“Yang menjadi tantangan kita sekarang itu juga isu khilafah, karena dikaitkan pemahaman bahwa khilafah itu adalah identik dengan Islam. Khilafah itu Islami, tapi tidak berarti Islami adalah khilafah,” kata Wapres saat menyampaikan pidato kunci pada Seminar Sekolah Peserta Sekolah Staf dan Pimpinan Tinggi Kepolisian Indonesia Pendidikan Reguler ke-28 Tahun 2019 di The Dharmawangsa, Jakarta, Jumat (8/11).
Ia menjelaskan bahwa sistem kepemimpinan khilafah tidak bisa diterapkan di suatu negara yang sudah memiliki kesepakatan bentuk pemerintahan.

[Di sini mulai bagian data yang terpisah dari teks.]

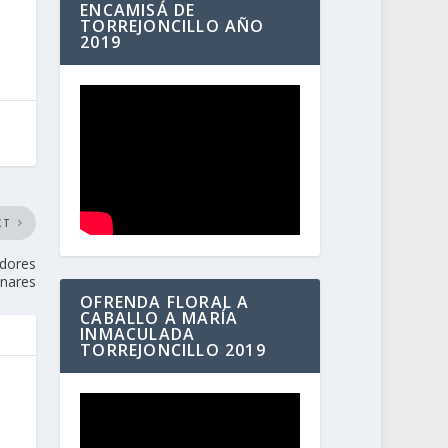
ENCAMISÁ DE
TORREJONCILLO AÑO
2019
XT
adores
inares
OFRENDA FLORAL A
CABALLO A MARÍA
INMACULADA
TORREJONCILLO 2019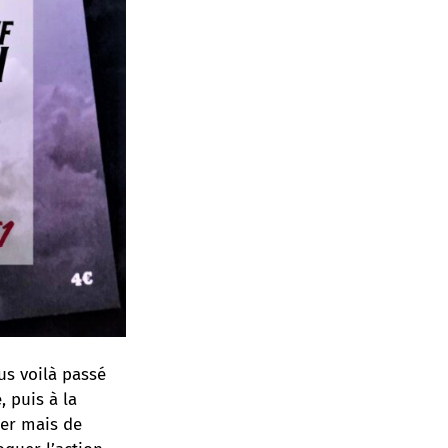
us voilà passé
 puis à la
ser mais de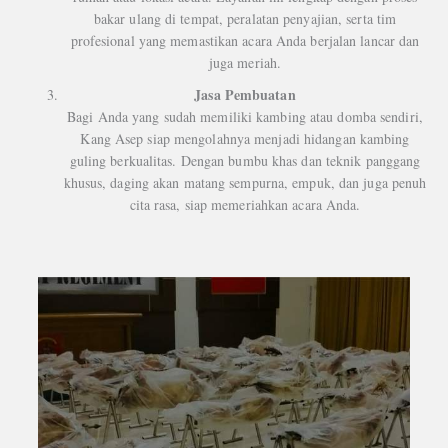
bakar ulang di tempat, peralatan penyajian, serta tim
profesional yang memastikan acara Anda berjalan lancar dan
juga meriah.
Jasa Pembuatan
Bagi Anda yang sudah memiliki kambing atau domba sendiri,
Kang Asep siap mengolahnya menjadi hidangan kambing
guling berkualitas. Dengan bumbu khas dan teknik panggang
khusus, daging akan matang sempurna, empuk, dan juga penuh
cita rasa, siap memeriahkan acara Anda.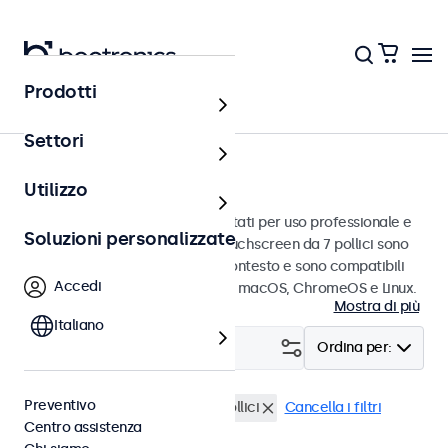
Prodotti
Home
Settori
Touchscreen da 7 pollici
Utilizzo
Touchscreen da 7 pollici progettati per uso professionale e
Soluzioni personalizzate
uso continuo. Questi monitor touchscreen da 7 pollici sono
facili da integrare in qualsiasi contesto e sono compatibili
Accedi
con i sistemi operativi Windows, macOS, ChromeOS e Linux.
Mostra di più
Italiano
Filtro (
0
)
Ordina per:
Preventivo
BNC (CVBS)
Touchscreen 7 pollici
Cancella i filtri
Centro assistenza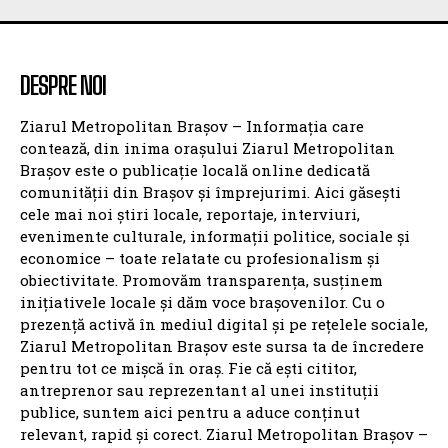
DESPRE NOI
Ziarul Metropolitan Brașov – Informația care
contează, din inima orașului Ziarul Metropolitan
Brașov este o publicație locală online dedicată
comunității din Brașov și împrejurimi. Aici găsești
cele mai noi știri locale, reportaje, interviuri,
evenimente culturale, informații politice, sociale și
economice – toate relatate cu profesionalism și
obiectivitate. Promovăm transparența, susținem
inițiativele locale și dăm voce brașovenilor. Cu o
prezență activă în mediul digital și pe rețelele sociale,
Ziarul Metropolitan Brașov este sursa ta de încredere
pentru tot ce mișcă în oraș. Fie că ești cititor,
antreprenor sau reprezentant al unei instituții
publice, suntem aici pentru a aduce conținut
relevant, rapid și corect. Ziarul Metropolitan Brașov –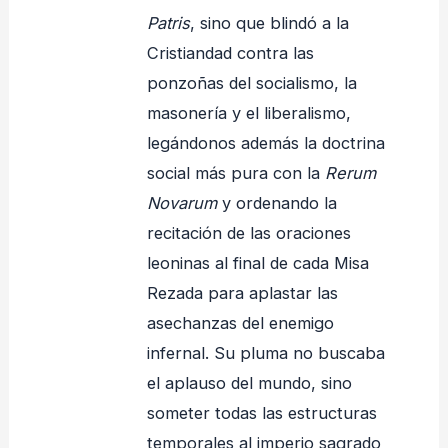
Patris
, sino que blindó a la
Cristiandad contra las
ponzoñas del socialismo, la
masonería y el liberalismo,
legándonos además la doctrina
social más pura con la
Rerum
Novarum
y ordenando la
recitación de las oraciones
leoninas al final de cada Misa
Rezada para aplastar las
asechanzas del enemigo
infernal. Su pluma no buscaba
el aplauso del mundo, sino
someter todas las estructuras
temporales al imperio sagrado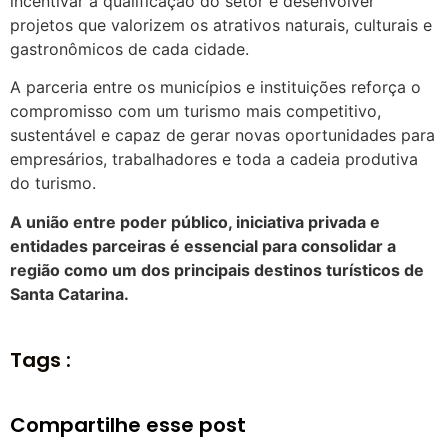
incentivar a qualificação do setor e desenvolver
projetos que valorizem os atrativos naturais, culturais e
gastronômicos de cada cidade.
A parceria entre os municípios e instituições reforça o
compromisso com um turismo mais competitivo,
sustentável e capaz de gerar novas oportunidades para
empresários, trabalhadores e toda a cadeia produtiva
do turismo.
A união entre poder público, iniciativa privada e
entidades parceiras é essencial para consolidar a
região como um dos principais destinos turísticos de
Santa Catarina.
Tags :
Compartilhe esse post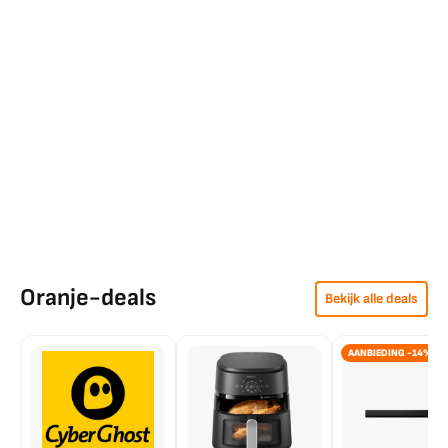
Oranje-deals
Bekijk alle deals
AANBIEDING -14%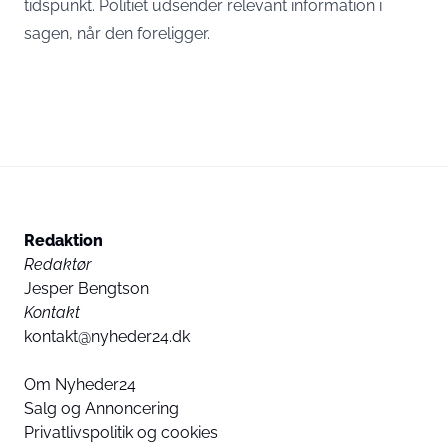
tidspunkt. Politiet udsender relevant information i
sagen, når den foreligger.
Redaktion
Redaktør
Jesper Bengtson
Kontakt
kontakt@nyheder24.dk
Om Nyheder24
Salg og Annoncering
Privatlivspolitik og cookies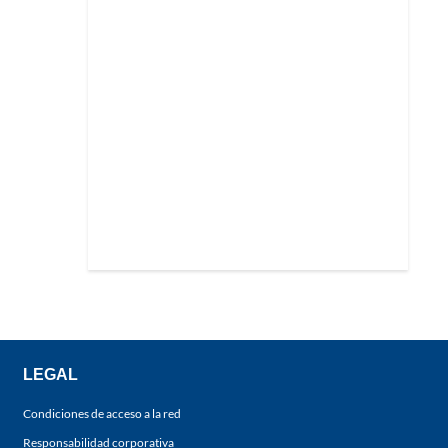
LEGAL
Condiciones de acceso a la red
Responsabilidad corporativa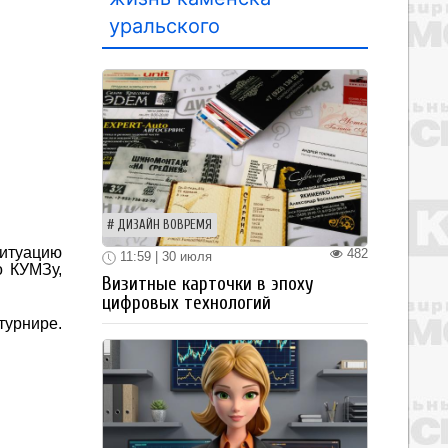
уральского
ДИЗАЙН ВОВРЕМЯ
итуацию
482
11:59 | 30 июля
о КУМЗу,
Визитные карточки в эпоху
цифровых технологий
турнире.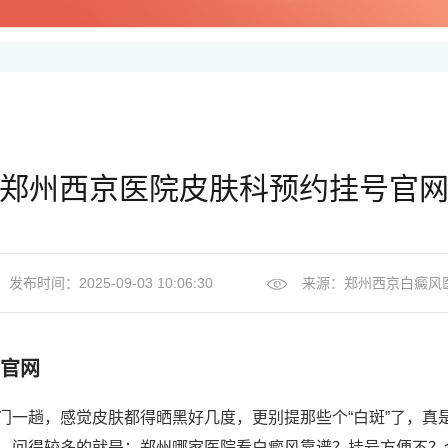
郑州西京医院皮肤科预约挂号官
发布时间：2025-09-03 10:06:30
来源：
郑州西京白癜风
官网
门一趟，感觉皮肤都得晒黑好几度，更别提那些个“白斑”了，真
，问得较多的就是：郑州哪家医院看白癜风靠谱？挂号方便不？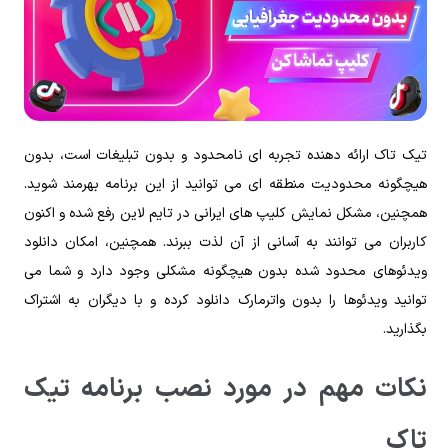
تیک تاک ارائه‌ دهنده‌ تجربه‌ ای نامحدود و بدون تبلیغات است، بدون
هیچگونه محدودیت منطقه‌ ای می توانید از این برنامه بهرمند شوید.
همچنین، مشکل نمایش کلیپ‌ های ایرانی در تایم لاین رفع شده و اکنون
کاربران می‌ توانند به آسانی از آن لذت ببرند. همچنین، امکان دانلود
ویدئوهای محدود شده بدون هیچگونه مشکلی وجود دارد و شما می‌
توانید ویدئوها را بدون واترمارک دانلود کرده و با دیگران به اشتراک
بگذارید.
نکات مهم در مورد نصب برنامه تیک
تاک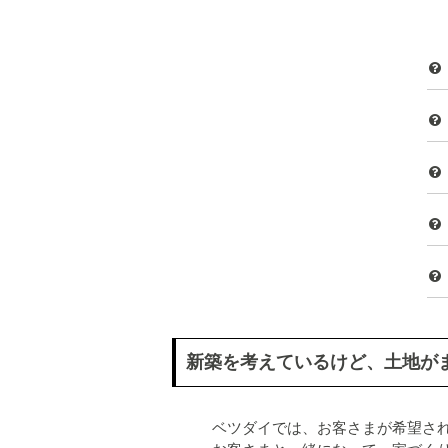
新築を考えているけど、土地が
ベツダイでは、お客さまが希望さ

Meskipun bersifat Islami, sistem kepemimpinan khilafah tidak akan bisa diterima di Indonesia karena sudah ada kesepakatan Negara Kesatuan Republik Indonesia adalah harga mati, jelasnya.
“Jadi khilafah itu tertolak di Indonesia, memang tidak bisa masuk. Bukan karena (khilafah) itu islami atau tidak islami, tetapi karena itu menyalahi kesepakatan nasional. Kita, Indonesia, itu Negara Kesatuan Republik Indonesia. Kalau itu jadi khilafah, maka tidak jadi NKRI, tapi Negara Kesatuan Khilafah Indonesia,” katanya.
Ia melanjutkan, khilafah juga tidak bisa asal diterapkan di negara-negara Islam, di antaranya Arab Saudi, Yordania, Kuwait, dan Qatar, karena negara-negara tersebut juga telah memiliki kesepakatan nasional yakni menerapkan negara republik.
“Bagi umat Islam, kesepakatan itu harus dihormati. Jadi akan sama saja, membawa khilafah di Saudi Arab pasti akan juga tertolak karena di sana sistem yang disepakati adalah sistem kerajaan,” katanya.
Oleh karena itu, kelompok-kelompok yang menyerukan penerapan sistem kepemimpinan khilafah tidak perlu memaksakan kehendak agar sistem tersebut berlaku di Indonesia. Secara otomatis, khilafah akan tertolak karena sudah ada kesepakatan sistem pemerintahan republik.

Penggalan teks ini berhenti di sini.